The term unmotivated is actually a misleading one. The “un” prefix implies the absence of motivation. However, the humanistic approach posits a motivation in everyone in the shape of a positive core. This means that the “unmotivated” client does have motivation, but it is dormant and undetectable in his behavior.
Therefore, an unmotivated person can be called latently motivated, possessing as he does a motivation that is too weak to be expressed. Redefining the lack of motivation thus can help to instill in the motivational worker a more hopeful approach to his client (Motivational Work, Part 1: Values and Theory, pages 79 – 83).
The motivational process is therefore directed at enhancing the life force in the latently motivated client so that it is made explicit in his behavior, at which point he becomes manifestly motivated.
Case Study
Karen is the daughter of a single mother. Because her mother feels unable to take care of her, Karen is sent to live with her maternal grandmother. Apart from when Karen stays with her mother for brief periods, they only meet when the mother visits the grandmother.
Her Mother dies
When Karen is seven, her mother dies.

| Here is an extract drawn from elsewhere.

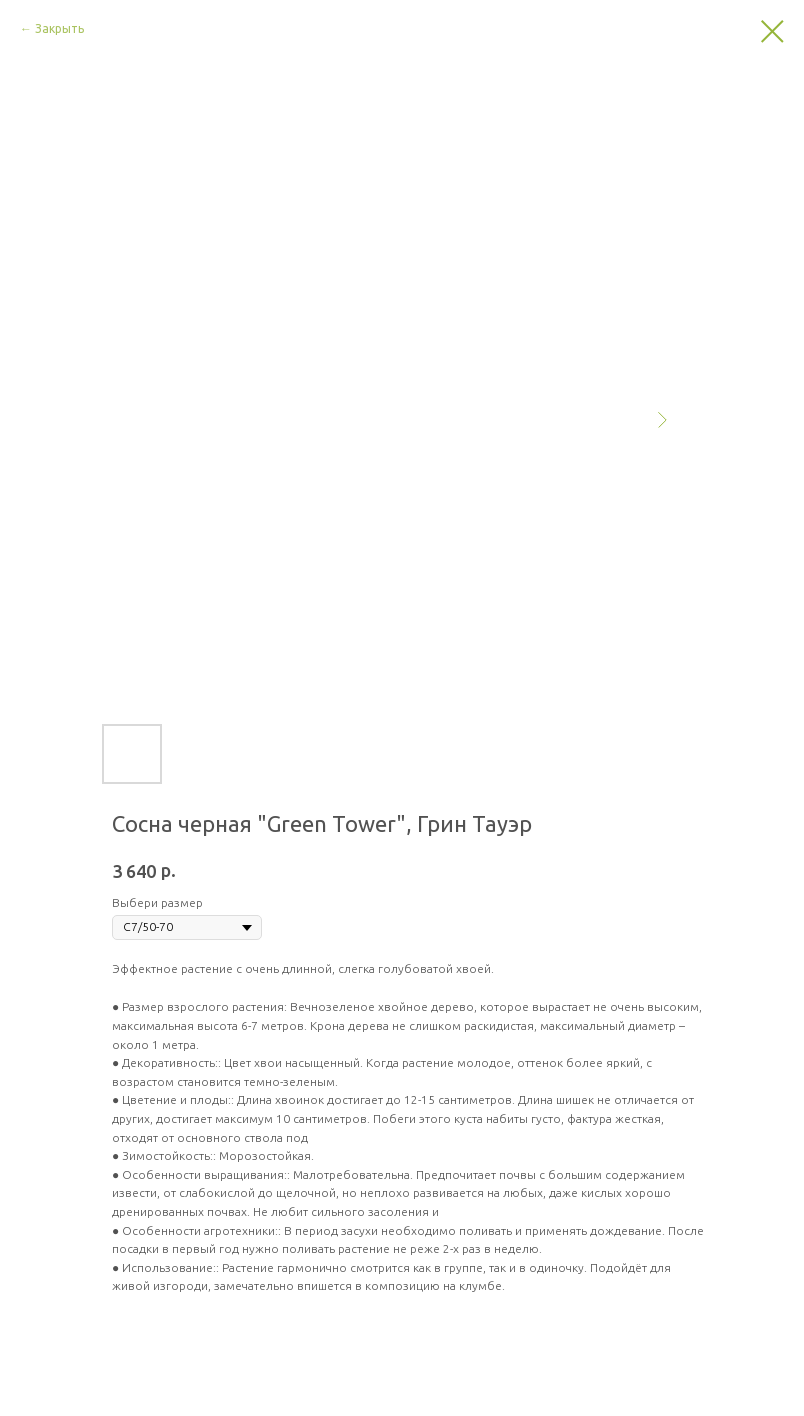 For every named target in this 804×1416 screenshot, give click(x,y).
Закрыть (59, 28)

She is not allowed at the funeral as she’s considered too young to attend. She is then moved to her great aunt, who is a nurse and who lives alone. She lives with her for the rest of her childhood.
On leaving school at 16, she takes a job as a shop assistant. Then in her early twenties, she meets an older man, a famous poet, whom she soon marries. Karen leaves her job, becomes a housewife, and feels that her marriage to a well-known person boosts her self-esteem.
A Son is Born
After a short while, she gives birth to a son. Her husband starts to drink heavily and suffers increasing bouts of DTs, during which he acts threateningly towards both Karen and their son. After 13 years of marriage, Karen files for divorce and returns to work as a shop assistant. She enters a string of affairs with wealthy married men, who invariably end up abandoning her.
Somatic Symptoms
Karen experiences increasing back pain and starts to lose contact with her son and grandchildren. She manages to procure pain killers to deal with her back pain and starts to abuse them. She also ignores the directions she’s been given to prevent her back trouble from deteriorating and develops a range of symptoms, including asthma, which she is diagnosed as having in a mild form.

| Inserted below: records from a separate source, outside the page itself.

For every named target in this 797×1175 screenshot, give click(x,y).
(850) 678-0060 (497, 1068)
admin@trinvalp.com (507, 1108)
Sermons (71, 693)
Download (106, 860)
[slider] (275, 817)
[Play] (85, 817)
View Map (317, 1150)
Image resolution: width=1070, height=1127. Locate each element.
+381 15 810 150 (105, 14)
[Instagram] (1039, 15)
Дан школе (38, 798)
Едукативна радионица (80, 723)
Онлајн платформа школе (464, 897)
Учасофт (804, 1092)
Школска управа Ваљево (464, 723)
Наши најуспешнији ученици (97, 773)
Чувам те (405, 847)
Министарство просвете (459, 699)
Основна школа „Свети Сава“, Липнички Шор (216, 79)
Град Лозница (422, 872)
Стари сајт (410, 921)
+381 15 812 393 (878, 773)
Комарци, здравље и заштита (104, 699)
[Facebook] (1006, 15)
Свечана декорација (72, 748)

This she uses to demand different kinds of support from those around her, and her friends and acquaintances start to avoid her. Karen also sustains a number of injuries from a series of accidents, such as a serious concussion and a broken leg after having slipped on the ice. This means that she has to be hospitalized for lengthy periods. Her doctor, whom she has contacted because of her asthma, refers her to a psychotherapist, who concludes that her symptoms are largely psychosomatic.
Meeting with the Psychotherapist
On her first meeting with the psychotherapist, she appears open and receptive; however, the more the therapist talks to her, the more she feels an emptiness. Karen seems to be wearing a mask to conceal her “real” emotions and talks only about superficial, non-personal matters.

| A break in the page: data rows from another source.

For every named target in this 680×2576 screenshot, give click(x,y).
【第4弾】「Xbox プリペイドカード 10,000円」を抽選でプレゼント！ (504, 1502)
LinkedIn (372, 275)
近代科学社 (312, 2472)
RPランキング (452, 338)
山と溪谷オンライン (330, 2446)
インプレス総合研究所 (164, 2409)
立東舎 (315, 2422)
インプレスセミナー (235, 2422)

When the therapist tries to raise the issue of her life situation, Karen does nothing but imply that she is a victim of circumstances. Her problem is, she says, attributable solely to her different diseases, and it is those, and only those, that she needs help with. Karen is unable to give any personal explanation as to why she has been referred to psychotherapy and points her finger instead at the doctor who sent her there. The psychotherapist concludes that Karen is unmotivated toward psychotherapy.
Discussion
Karen’s destructiveness outweighs her constructiveness. She ruins her health, takes no constructive initiatives to deal with her problems, lacks feelings of existential responsibility for her situation, and cannot be bothered to connect with her own health. She withdraws further and further from social contact, seems to lack purpose in life, and has no interest in change. The conclusion is that Karen is latently motivated, In other words, the client does have motivation but it is not explicit in her actions.
At the same time, Karen serves as an example that latent motivation is not synonymous with social maladjustment. Socially well-adjusted people can also be latently motivated.